Dr. Stephen Porges is a Distinguished University Scientist at Indiana University, Professor of Psychiatry at the University of North Carolina, and Professor Emeritus at both the University of Illinois at Chicago and the University of Maryland. He is a former president of the Society for Psychophysiological Research and has been president of the Federation of Behavioral, Psychological, and Cognitive Sciences, which represents approximately twenty-thousand biobehavioral scientists. He’s led a number of other organizations and received a wide variety of professional awards.

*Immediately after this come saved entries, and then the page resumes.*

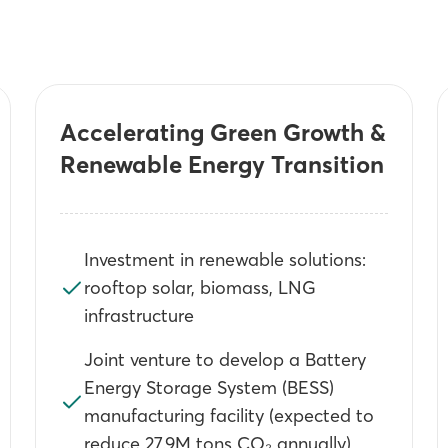
Accelerating Green Growth &
Renewable Energy Transition
Investment in renewable solutions:
rooftop solar, biomass, LNG
infrastructure
Joint venture to develop a Battery
Energy Storage System (BESS)
manufacturing facility (expected to
reduce 27.9M tons CO₂ annually)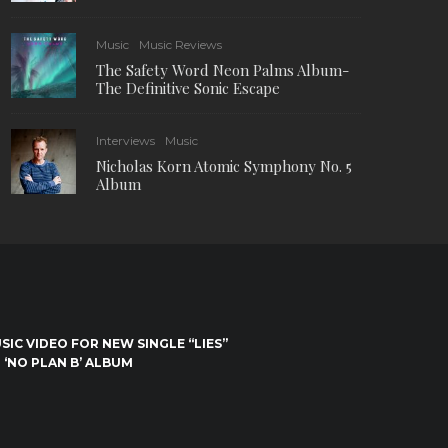
Music
Music Reviews
The Safety Word Neon Palms Album-
The Definitive Sonic Escape
Interviews
Music
Nicholas Korn Atomic Symphony No. 5
Album
IC VIDEO FOR NEW SINGLE “LIES”
 ‘NO PLAN B’ ALBUM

In 1994 he proposed the Polyvagal Theory, a theory that links the evolution of the mammalian autonomic nervous system to social behavior and emphasizes the importance of physiological states in the expression of behavioral problems and psychiatric disorders. The theory is leading to innovative treatments based on insights into the mechanisms mediating symptoms observed in several behavioral, psychiatric, and physical disorders, and has had a major impact on the field of psychology.

Dr. Porges has published more than 300 peer-reviewed papers across a wide array of disciplines. He’s also the author of several books including The Polyvagal Theory: Neurophysiological foundations of Emotions, Attachment, Communication, and Self-regulation.

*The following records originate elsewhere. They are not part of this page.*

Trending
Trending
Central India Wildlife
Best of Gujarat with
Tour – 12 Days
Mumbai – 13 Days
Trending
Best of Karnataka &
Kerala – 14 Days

Dr. Bruce Perry is the Principal of the Neurosequential Network, Senior Fellow of The ChildTrauma Academy, and a Professor (Adjunct) in the Departments of Psychiatry and Behavioral Sciences at the Feinberg School of Medicine at Northwestern University in Chicago and the School of Allied Health at La Trobe University in Melbourne, Australia. From 1993 to 2001 he was the Thomas S. Trammell Research Professor of Psychiatry at Baylor College of Medicine and chief of psychiatry at Texas Children's Hospital.

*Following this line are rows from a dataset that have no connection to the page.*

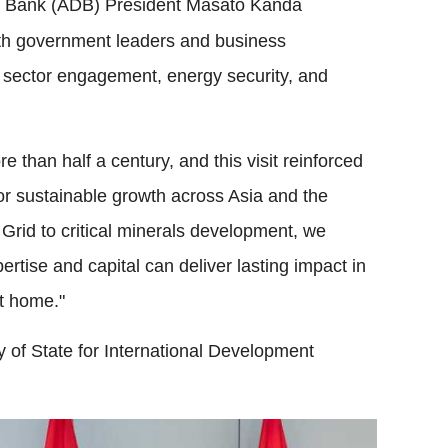
 Bank (ADB) President Masato Kanda
ith government leaders and business
e sector engagement, energy security, and
 than half a century, and this visit reinforced
or sustainable growth across Asia and the
rid to critical minerals development, we
ise and capital can deliver lasting impact in
at home."
 of State for International Development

He’s one of the world’s leading experts on the impact of trauma in childhood, and his work on the impact of abuse, neglect, and trauma on the developing brain has impacted clinical practice, programs, and policy across the world. His work has been instrumental in describing how traumatic events in childhood change the biology of the brain.

Dr. Perry's most recent book, What Happened to You? Conversations on Trauma, Resilience, and Healing, co-authored with Oprah Winfrey, was released earlier this year. Dr. Perry is also the author, with Maia Szalavitz, of The Boy Who Was Raised As A Dog, a bestselling book based on his work with maltreated children, and Born For Love: Why Empathy is Essential and Endangered. Additionally, he’s authored more than 300 journal articles and book chapters and has been the recipient of a variety of professional awards.

Dr. Allison Briscoe-Smith is a child clinical psychologist who specializes in trauma and issues of race. She earned her undergraduate degree from Harvard and then received her Ph.D. in clinical psychology from the University of California, Berkeley. She performed postdoctoral work at the University of California San Francisco/San Francisco General Hospital. She has combined her love of teaching and advocacy by serving as a professor and by directing mental health programs for children experiencing trauma, homelessness, or foster care.

Dr. Briscoe-Smith is also a senior fellow of Berkeley’s Greater Good Science Center and is both a professor and the Director of Diversity, Equity, and Inclusion at the Wright Institute. She provides consultation and training to nonprofits and schools on how to support trauma-informed practices and cultural accountability.

Sharon Salzberg is a world-renowned teacher and New York Times bestselling author. She is widely considered one of the most influential individuals in bringing mindfulness practices to the West, and co-founded the Insight Meditation Society in Barre, Massachusetts alongside Jack Kornfield and Joseph Goldstein. Sharon has been a student of Dipa Ma, Anagarika Munindra, and Sayadaw U Pandita alongside other masters.

Sharon has authored 10 books, and is the host of the fantastic Metta Hour podcast. She was a contributing editor of Oprah’s O Magazine, had her work featured in Time and on NPR, and contributed to panels alongside the Dalai Lama.